1.4. Meeting Minutes
No meeting minutes were reviewed during this call.
2. Techchat on IDNA2008, Unicode, and UTR 46
The purpose of this session was to review the technical issues at hand related to IDNA2008, Unicode, and actions within UTR 46, and determine any next steps for the IAB.
Patrik began by explaining that Unicode is a character set, or a set of codepoints, that can be encoded in various ways. Today the IETF is mostly using the UTF-8 encoding for new protocols. He then noted that when Unicode was initially defined, it was largely based on the input of printer vendors, and was oriented toward the way things look on paper. It was never an explicit design goal to support database search or distributed match – that is, to be able to tell if two things are equal or not. Russ noted that this lack of a canonical encoding is problematic in security protocols, making it difficult to match an ACL to an identity in a cert (for example). John added that the meaning of a character, such as an ‘o’ with two dots above it, can be language dependent. In addition, in Unicode there are two ways to represent many glyphs: a single character, or a character plus a combining character. For example, that ‘o’ with two dots above it can be represented either as a single codepoint (U+00F6) or as a lowercase ‘o’ (U+006F) followed by a combining diaeresis (U+0308). This makes comparison impossible without a canonical form that can be used for comparisons, of which there are currently four (incompatible) versions of one type (normalized forms) and three more of another (case forms). To address this problem, the IETF has argued that comparing any way other than byte-by-byte is not really possible.
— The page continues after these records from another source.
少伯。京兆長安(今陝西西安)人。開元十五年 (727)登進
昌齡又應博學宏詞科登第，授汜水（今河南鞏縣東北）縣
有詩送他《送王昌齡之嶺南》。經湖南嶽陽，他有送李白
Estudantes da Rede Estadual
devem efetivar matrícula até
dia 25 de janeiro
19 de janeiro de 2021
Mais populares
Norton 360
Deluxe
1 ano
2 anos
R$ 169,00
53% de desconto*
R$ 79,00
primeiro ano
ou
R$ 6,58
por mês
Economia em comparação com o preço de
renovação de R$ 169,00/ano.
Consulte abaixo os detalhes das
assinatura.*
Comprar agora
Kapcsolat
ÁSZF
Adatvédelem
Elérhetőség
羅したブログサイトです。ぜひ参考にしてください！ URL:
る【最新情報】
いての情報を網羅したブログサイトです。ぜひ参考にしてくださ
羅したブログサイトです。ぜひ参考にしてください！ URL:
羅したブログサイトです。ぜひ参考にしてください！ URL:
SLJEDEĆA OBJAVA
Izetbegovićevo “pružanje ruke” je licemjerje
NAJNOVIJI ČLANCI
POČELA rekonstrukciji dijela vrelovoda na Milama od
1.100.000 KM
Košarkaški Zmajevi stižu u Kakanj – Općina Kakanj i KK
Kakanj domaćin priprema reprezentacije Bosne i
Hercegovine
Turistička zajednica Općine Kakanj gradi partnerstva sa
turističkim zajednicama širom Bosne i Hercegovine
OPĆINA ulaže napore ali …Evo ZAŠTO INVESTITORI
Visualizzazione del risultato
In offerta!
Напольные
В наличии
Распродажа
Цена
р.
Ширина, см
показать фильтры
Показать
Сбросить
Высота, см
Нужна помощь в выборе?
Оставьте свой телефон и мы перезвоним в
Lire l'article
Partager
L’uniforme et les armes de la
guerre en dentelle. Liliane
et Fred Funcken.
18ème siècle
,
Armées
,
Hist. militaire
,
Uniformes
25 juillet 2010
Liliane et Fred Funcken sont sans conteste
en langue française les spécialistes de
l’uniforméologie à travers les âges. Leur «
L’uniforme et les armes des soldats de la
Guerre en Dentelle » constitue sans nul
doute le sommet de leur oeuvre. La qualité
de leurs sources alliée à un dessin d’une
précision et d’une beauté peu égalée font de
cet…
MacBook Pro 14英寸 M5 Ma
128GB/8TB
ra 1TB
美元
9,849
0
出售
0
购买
The discussion then turned to the differences between IDNA2003 and IDNA2008. Patrik described that there are 3 basic categories of Unicode code points:
(i) those that can be compared without conversion
(ii) those with a mapping algorithm to map to (i). In some cases the mapping is many to one and not reversible.
(iii) those that don’t map clearly and which the IETF wants to avoid.
In IDNA2003, groups i and ii were allowed, and iii was discouraged. In IDNA2008, only group i was included in the core spec, with a possible mapping operation (ii -> i) specified in a separate informational document. John then went into the details of the remaining issues and challenges. Those included characters with multiple widths, new characters with mappings to existing ones, unassigned code points that acquire properties once they are assigned, case sensitivity in mappings, incompatibilities between IDNA2003 and IDNA2008 and behaviors during the transition period, etc.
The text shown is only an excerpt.